• _Exercise objective_: Everything in the data below should be restated word for word.

• _Records supplied_:
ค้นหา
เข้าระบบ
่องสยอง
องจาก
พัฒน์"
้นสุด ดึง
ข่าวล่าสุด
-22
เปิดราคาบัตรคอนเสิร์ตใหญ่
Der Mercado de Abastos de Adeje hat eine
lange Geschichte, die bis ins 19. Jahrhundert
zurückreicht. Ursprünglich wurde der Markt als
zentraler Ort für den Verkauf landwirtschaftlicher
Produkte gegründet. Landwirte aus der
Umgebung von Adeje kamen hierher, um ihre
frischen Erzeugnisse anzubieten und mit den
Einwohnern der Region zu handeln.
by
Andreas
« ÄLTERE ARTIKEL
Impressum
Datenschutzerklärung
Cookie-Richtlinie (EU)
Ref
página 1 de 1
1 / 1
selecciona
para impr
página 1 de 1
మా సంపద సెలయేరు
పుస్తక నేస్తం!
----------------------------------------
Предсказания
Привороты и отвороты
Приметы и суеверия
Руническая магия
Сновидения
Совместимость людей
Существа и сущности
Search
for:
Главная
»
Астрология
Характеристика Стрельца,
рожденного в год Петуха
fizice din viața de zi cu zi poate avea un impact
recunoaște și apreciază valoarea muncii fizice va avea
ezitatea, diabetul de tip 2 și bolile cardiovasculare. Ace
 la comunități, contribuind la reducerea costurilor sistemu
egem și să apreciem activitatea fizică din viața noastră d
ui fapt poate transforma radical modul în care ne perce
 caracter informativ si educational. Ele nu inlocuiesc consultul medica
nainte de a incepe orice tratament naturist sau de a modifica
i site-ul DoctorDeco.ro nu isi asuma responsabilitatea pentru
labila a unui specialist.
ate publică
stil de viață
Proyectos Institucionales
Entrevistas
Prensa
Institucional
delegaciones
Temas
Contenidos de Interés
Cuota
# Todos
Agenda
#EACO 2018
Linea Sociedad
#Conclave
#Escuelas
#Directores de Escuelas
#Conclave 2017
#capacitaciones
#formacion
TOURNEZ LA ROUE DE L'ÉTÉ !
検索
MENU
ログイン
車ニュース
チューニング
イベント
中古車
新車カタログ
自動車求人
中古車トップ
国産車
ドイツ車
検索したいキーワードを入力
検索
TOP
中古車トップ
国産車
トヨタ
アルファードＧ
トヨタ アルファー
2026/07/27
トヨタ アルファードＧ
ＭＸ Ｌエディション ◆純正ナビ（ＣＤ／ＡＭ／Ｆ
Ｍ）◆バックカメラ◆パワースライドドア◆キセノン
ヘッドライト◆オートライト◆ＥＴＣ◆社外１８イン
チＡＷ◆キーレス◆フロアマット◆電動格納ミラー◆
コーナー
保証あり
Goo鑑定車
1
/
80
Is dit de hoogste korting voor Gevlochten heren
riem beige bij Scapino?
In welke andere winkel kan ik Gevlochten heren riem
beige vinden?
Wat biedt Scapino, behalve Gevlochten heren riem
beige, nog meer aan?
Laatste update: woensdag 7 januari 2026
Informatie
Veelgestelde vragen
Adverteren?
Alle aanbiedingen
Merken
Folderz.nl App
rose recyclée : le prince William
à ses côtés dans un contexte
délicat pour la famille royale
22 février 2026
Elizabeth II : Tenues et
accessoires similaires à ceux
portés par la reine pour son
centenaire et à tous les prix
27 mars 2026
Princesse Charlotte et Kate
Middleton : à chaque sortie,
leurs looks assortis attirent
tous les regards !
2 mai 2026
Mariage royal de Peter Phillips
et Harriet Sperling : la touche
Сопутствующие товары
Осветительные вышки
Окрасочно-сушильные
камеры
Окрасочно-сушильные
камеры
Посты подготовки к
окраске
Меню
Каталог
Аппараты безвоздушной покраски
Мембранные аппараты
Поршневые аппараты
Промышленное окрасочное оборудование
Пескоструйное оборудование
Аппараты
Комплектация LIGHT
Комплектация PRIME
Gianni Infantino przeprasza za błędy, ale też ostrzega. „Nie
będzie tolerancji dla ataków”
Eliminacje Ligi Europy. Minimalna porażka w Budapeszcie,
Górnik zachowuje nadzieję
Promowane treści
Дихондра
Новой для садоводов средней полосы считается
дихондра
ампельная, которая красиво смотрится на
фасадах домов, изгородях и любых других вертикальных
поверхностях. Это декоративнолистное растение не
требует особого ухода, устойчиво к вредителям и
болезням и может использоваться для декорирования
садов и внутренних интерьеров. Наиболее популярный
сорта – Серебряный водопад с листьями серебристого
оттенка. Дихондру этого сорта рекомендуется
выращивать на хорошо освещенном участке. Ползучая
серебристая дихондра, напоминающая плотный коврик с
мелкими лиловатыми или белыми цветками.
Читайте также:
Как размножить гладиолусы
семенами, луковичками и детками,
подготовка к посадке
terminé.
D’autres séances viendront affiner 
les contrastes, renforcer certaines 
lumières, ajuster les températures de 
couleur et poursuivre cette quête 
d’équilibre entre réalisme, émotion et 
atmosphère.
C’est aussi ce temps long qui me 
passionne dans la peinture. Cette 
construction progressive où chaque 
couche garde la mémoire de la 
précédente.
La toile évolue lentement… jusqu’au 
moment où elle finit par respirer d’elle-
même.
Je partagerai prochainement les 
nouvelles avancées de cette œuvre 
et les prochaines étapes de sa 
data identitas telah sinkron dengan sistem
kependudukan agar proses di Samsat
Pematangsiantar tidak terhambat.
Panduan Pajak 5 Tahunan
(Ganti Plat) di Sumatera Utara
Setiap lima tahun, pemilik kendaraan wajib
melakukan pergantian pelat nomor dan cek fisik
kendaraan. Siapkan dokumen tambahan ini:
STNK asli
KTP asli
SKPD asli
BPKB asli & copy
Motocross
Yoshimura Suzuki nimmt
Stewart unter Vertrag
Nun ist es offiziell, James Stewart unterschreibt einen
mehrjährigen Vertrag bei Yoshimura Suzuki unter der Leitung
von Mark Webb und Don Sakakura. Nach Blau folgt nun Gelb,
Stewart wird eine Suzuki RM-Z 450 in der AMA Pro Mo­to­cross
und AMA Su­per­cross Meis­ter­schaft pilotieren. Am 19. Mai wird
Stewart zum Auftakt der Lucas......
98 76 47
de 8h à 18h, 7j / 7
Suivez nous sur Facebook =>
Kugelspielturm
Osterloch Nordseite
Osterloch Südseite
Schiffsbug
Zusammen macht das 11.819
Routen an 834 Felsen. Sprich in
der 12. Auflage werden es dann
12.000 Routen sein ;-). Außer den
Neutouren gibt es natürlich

• _Task result_:
ค้นหา
เข้าระบบ
่องสยอง
องจาก
พัฒน์"
้นสุด ดึง
ข่าวล่าสุด
-22
เปิดราคาบัตรคอนเสิร์ตใหญ่
Der Mercado de Abastos de Adeje hat eine
lange Geschichte, die bis ins 19. Jahrhundert
zurückreicht. Ursprünglich wurde der Markt als
zentraler Ort für den Verkauf landwirtschaftlicher
Produkte gegründet. Landwirte aus der
Umgebung von Adeje kamen hierher, um ihre
frischen Erzeugnisse anzubieten und mit den
Einwohnern der Region zu handeln.
by
Andreas
« ÄLTERE ARTIKEL
Impressum
Datenschutzerklärung
Cookie-Richtlinie (EU)
Ref
página 1 de 1
1 / 1
selecciona
para impr
página 1 de 1
మా సంపద సెలయేరు
పుస్తక నేస్తం!
----------------------------------------
Предсказания
Привороты и отвороты
Приметы и суеверия
Руническая магия
Сновидения
Совместимость людей
Существа и сущности
Search
for:
Главная
»
Астрология
Характеристика Стрельца,
рожденного в год Петуха
fizice din viața de zi cu zi poate avea un impact
recunoaște și apreciază valoarea muncii fizice va avea
ezitatea, diabetul de tip 2 și bolile cardiovasculare. Ace
 la comunități, contribuind la reducerea costurilor sistemu
egem și să apreciem activitatea fizică din viața noastră d
ui fapt poate transforma radical modul în care ne perce
 caracter informativ si educational. Ele nu inlocuiesc consultul medica
nainte de a incepe orice tratament naturist sau de a modifica
i site-ul DoctorDeco.ro nu isi asuma responsabilitatea pentru
labila a unui specialist.
ate publică
stil de viață
Proyectos Institucionales
Entrevistas
Prensa
Institucional
delegaciones
Temas
Contenidos de Interés
Cuota
# Todos
Agenda
#EACO 2018
Linea Sociedad
#Conclave
#Escuelas
#Directores de Escuelas
#Conclave 2017
#capacitaciones
#formacion
TOURNEZ LA ROUE DE L'ÉTÉ !
検索
MENU
ログイン
車ニュース
チューニング
イベント
中古車
新車カタログ
自動車求人
中古車トップ
国産車
ドイツ車
検索したいキーワードを入力
検索
TOP
中古車トップ
国産車
トヨタ
アルファードＧ
トヨタ アルファー
2026/07/27
トヨタ アルファードＧ
ＭＸ Ｌエディション ◆純正ナビ（ＣＤ／ＡＭ／Ｆ
Ｍ）◆バックカメラ◆パワースライドドア◆キセノン
ヘッドライト◆オートライト◆ＥＴＣ◆社外１８イン
チＡＷ◆キーレス◆フロアマット◆電動格納ミラー◆
コーナー
保証あり
Goo鑑定車
1
/
80
Is dit de hoogste korting voor Gevlochten heren
riem beige bij Scapino?
In welke andere winkel kan ik Gevlochten heren riem
beige vinden?
Wat biedt Scapino, behalve Gevlochten heren riem
beige, nog meer aan?
Laatste update: woensdag 7 januari 2026
Informatie
Veelgestelde vragen
Adverteren?
Alle aanbiedingen
Merken
Folderz.nl App
rose recyclée : le prince William
à ses côtés dans un contexte
délicat pour la famille royale
22 février 2026
Elizabeth II : Tenues et
accessoires similaires à ceux
portés par la reine pour son
centenaire et à tous les prix
27 mars 2026
Princesse Charlotte et Kate
Middleton : à chaque sortie,
leurs looks assortis attirent
tous les regards !
2 mai 2026
Mariage royal de Peter Phillips
et Harriet Sperling : la touche
Сопутствующие товары
Осветительные вышки
Окрасочно-сушильные
камеры
Окрасочно-сушильные
камеры
Посты подготовки к
окраске
Меню
Каталог
Аппараты безвоздушной покраски
Мембранные аппараты
Поршневые аппараты
Промышленное окрасочное оборудование
Пескоструйное оборудование
Аппараты
Комплектация LIGHT
Комплектация PRIME
Gianni Infantino przeprasza za błędy, ale też ostrzega. „Nie
będzie tolerancji dla ataków”
Eliminacje Ligi Europy. Minimalna porażka w Budapeszcie,
Górnik zachowuje nadzieję
Promowane treści
Дихондра
Новой для садоводов средней полосы считается
дихондра
ампельная, которая красиво смотрится на
фасадах домов, изгородях и любых других вертикальных
поверхностях. Это декоративнолистное растение не
требует особого ухода, устойчиво к вредителям и
болезням и может использоваться для декорирования
садов и внутренних интерьеров. Наиболее популярный
сорта – Серебряный водопад с листьями серебристого
оттенка. Дихондру этого сорта рекомендуется
выращивать на хорошо освещенном участке. Ползучая
серебристая дихондра, напоминающая плотный коврик с
мелкими лиловатыми или белыми цветками.
Читайте также:
Как размножить гладиолусы
семенами, луковичками и детками,
подготовка к посадке
terminé.
D’autres séances viendront affiner 
les contrastes, renforcer certaines 
lumières, ajuster les températures de 
couleur et poursuivre cette quête 
d’équilibre entre réalisme, émotion et 
atmosphère.
C’est aussi ce temps long qui me 
passionne dans la peinture. Cette 
construction progressive où chaque 
couche garde la mémoire de la 
précédente.
La toile évolue lentement… jusqu’au 
moment où elle finit par respirer d’elle-
même.
Je partagerai prochainement les 
nouvelles avancées de cette œuvre 
et les prochaines étapes de sa 
data identitas telah sinkron dengan sistem
kependudukan agar proses di Samsat
Pematangsiantar tidak terhambat.
Panduan Pajak 5 Tahunan
(Ganti Plat) di Sumatera Utara
Setiap lima tahun, pemilik kendaraan wajib
melakukan pergantian pelat nomor dan cek fisik
kendaraan. Siapkan dokumen tambahan ini:
STNK asli
KTP asli
SKPD asli
BPKB asli & copy
Motocross
Yoshimura Suzuki nimmt
Stewart unter Vertrag
Nun ist es offiziell, James Stewart unterschreibt einen
mehrjährigen Vertrag bei Yoshimura Suzuki unter der Leitung
von Mark Webb und Don Sakakura. Nach Blau folgt nun Gelb,
Stewart wird eine Suzuki RM-Z 450 in der AMA Pro Mo­to­cross
und AMA Su­per­cross Meis­ter­schaft pilotieren. Am 19. Mai wird
Stewart zum Auftakt der Lucas......
98 76 47
de 8h à 18h, 7j / 7
Suivez nous sur Facebook =>
Kugelspielturm
Osterloch Nordseite
Osterloch Südseite
Schiffsbug
Zusammen macht das 11.819
Routen an 834 Felsen. Sprich in
der 12. Auflage werden es dann
12.000 Routen sein ;-). Außer den
Neutouren gibt es natürlich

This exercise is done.